The implications are severe:
- Latency: Every transaction requires at least two round-trips
- Lock duration: Resources are locked from PREPARE until COMMIT/ABORT acknowledgment
- Availability: Coordinator failure blocks all in-flight transactions
- CAP theorem: 2PC chooses consistency over availability during partitions
Alternatives and Enhancements
For long-running transactions or when availability matters more than strict consistency, the Saga pattern offers an alternative:
from dataclasses import dataclass
from typing import Callable, List
@dataclass
class SagaStep:
name: str
action: Callable
compensation: Callable
class SagaOrchestrator:
def __init__(self, steps: List[SagaStep]):
self.steps = steps
self.completed_steps: List[SagaStep] = []
def execute(self, context: dict) -> bool:
for step in self.steps:
try:
step.action(context)
self.completed_steps.append(step)
except Exception as e:
print(f"Step {step.name} failed: {e}")
self._compensate(context)
return False
return True
def _compensate(self, context: dict):
"""Execute compensating transactions in reverse order."""
for step in reversed(self.completed_steps):
try:
step.compensation(context)
except Exception as e:
print(f"Compensation for {step.name} failed: {e}")
# Log for manual intervention
# Usage
def debit_account(ctx):
print(f"Debiting {ctx['amount']} from {ctx['from_account']}")
def credit_account(ctx):
print(f"Crediting {ctx['amount']} to {ctx['to_account']}")
def reverse_debit(ctx):
print(f"Reversing debit of {ctx['amount']} to {ctx['from_account']}")
def reverse_credit(ctx):
print(f"Reversing credit of {ctx['amount']} from {ctx['to_account']}")

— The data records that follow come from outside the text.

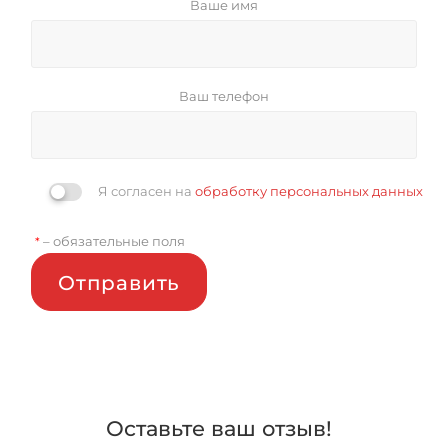
Ваше имя
Ваш телефон
Я согласен на
обработку персональных данных
– обязательные поля
*
Отправить
Оставьте ваш отзыв!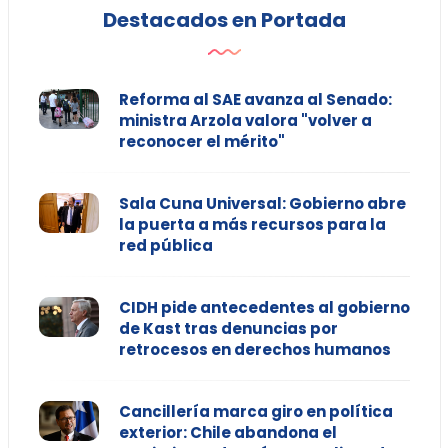
Destacados en Portada
Reforma al SAE avanza al Senado:
ministra Arzola valora "volver a
reconocer el mérito"
Sala Cuna Universal: Gobierno abre
la puerta a más recursos para la
red pública
CIDH pide antecedentes al gobierno
de Kast tras denuncias por
retrocesos en derechos humanos
Cancillería marca giro en política
exterior: Chile abandona el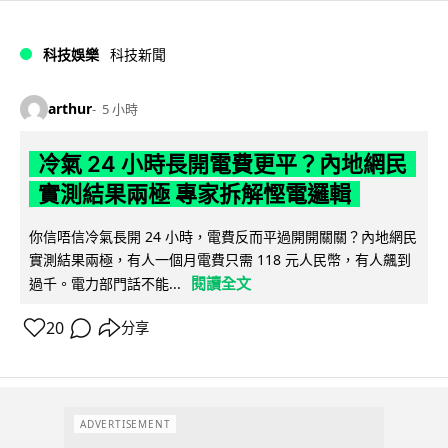
科技娛樂
科技新聞
arthur
5 小時
冷氣 24 小時長開電費更平？內地網民
實測結果兩極 專家拆解慳電邏輯
你信唔信冷氣長開 24 小時，電費反而平過開開關關？內地網民
實測結果兩極，有人一個月電費只需 118 元人民幣，有人飆到
閱讀全文
過千。電力部門話不能...
20
分享
ADVERTISEMENT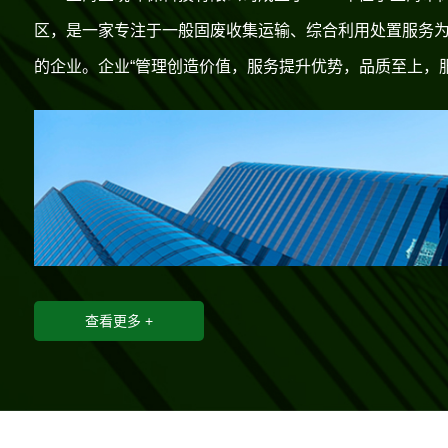
区，是一家专注于一般固废收集运输、综合利用处置服务
的企业。企业“管理创造价值，服务提升优势，品质至上，
质优”是我公司的发展理念，团结、创新、务实、奋进是公
企业发展战略：
公司自成立以来，业务横跨上海浦西
志不渝的追求。公司倍加珍惜每一分荣誉，坚持“质量至上
东。现如今国家大力推行一般固废综合利用，上海也积极
户至上、以质兴业、以优取胜”的经营宗旨，不断与合作伙
出台例如一般固体废物跨省转移利用备案。自2020年9月实
同前行。
开始我公司也积极响应帮助企业落实相关备案、运输及利
企业发展理念：
稳定、发展、改革、创新、始终坚持
得到了相关企业的一致好评。
才为本、诚信立业的经营原则。
查看更多 +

transfer_saga = SagaOrchestrator([
SagaStep("debit", debit_account, reverse_debit),
SagaStep("credit", credit_account, reverse_credit),
])
Three-Phase Commit (3PC) adds a pre-commit phase to reduce blocking but still fails under network partitions. Paxos and Raft provide consensus without a single coordinator but add complexity. Choose based on your consistency requirements and failure tolerance.
Production Considerations
When deploying 2PC:
- Set aggressive timeouts: A participant waiting in PREPARED state should timeout and query the coordinator, not wait forever
- Monitor coordinator health: Use leader election (via Raft/ZooKeeper) for coordinator high availability
- Make operations idempotent: Retries during recovery must be safe to repeat
- Limit participant count: 2PC latency grows linearly with participants; keep transactions small
- Consider your actual needs: If you’re building microservices with eventual consistency tolerance, Sagas are usually the better choice
2PC remains the right tool when you need strong consistency across a small number of databases—think financial systems, inventory management, or any domain where “eventually consistent” means “occasionally wrong in expensive ways.”